Nell'assicurare efficaci forme di partecipazione e di coinvolgimento dei cittadini nella definizione delle proprie politiche, l’Unione è un soggetto politico che ha il dovere ed il potere, ai vari livelli istituzionali, di indirizzare l'attività degli eletti.
L’Unione si impegna inoltre a valorizzare a pieno il contributo di tutti coloro che ai vari livelli danno la propria disponibilità alla candidatura nelle proprie liste.

ART. 16   COMITATO DEI GARANTI

Il Parlamentino dei Territori procede alla nomina di un Comitato di Garanti dell’Unione composto da tre persone di particolare esperienza sul piano dell'impegno politico e nelle conoscenze giuridiche con il compito di:
-    garantire il libero accesso al progetto dell’Unione ed il suo funzionamento democratico;
-    dirimere eventuali controversie che potranno sorgere fra i suoi aderenti e gli organi sociali;
-    esaminare i casi d'incompatibilità morali o politiche di adesione al progetto politico dell’Unione su richiesta motivata di almeno dieci aderenti;
-    dare parere consultivo sulle modifiche statuarie e sull'evoluzione del progetto politico territoriale del partito.
I garanti possono essere invitati alle riunioni del Parlamentino dei Territori e del Coordinamento provinciale.

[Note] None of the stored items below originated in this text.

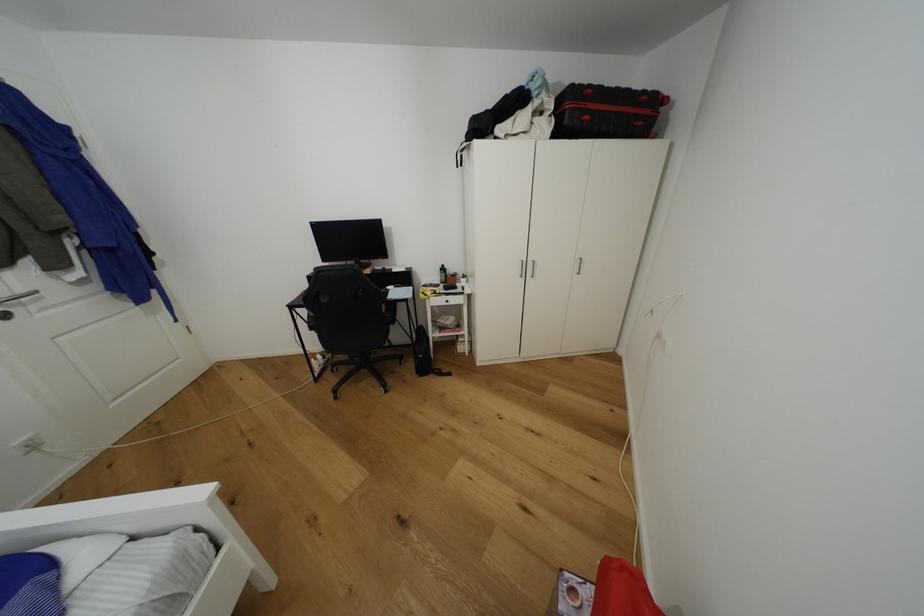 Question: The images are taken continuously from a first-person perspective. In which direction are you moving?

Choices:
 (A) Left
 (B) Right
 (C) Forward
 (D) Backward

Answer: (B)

Essi, purché non lo abbiano per altro titolo, non hanno diritto di voto.
 


NORMA TRANSITORIA FINALE
Sarà convocata la prima Assemblea congressuale del partito entro il 2009 per integrare e adottare in  via definitiva  lo Statuto e dare l’avvio, nella fase immediatamente successiva, all’elezione dei suoi organismi sia provinciali che locali.
Fino alla data di svolgimento del Congresso le funzioni previste dal presente Statuto per l’Assemblea provinciale degli aderenti e per il Parlamentino dei Territori sono svolte dall’Assemblea costituente costituita in data 15 luglio 2008.


NORMA DI RINVIO
Per quanto qui non espressamente disciplinato, si fa il rinvio alle norme di diritto comune.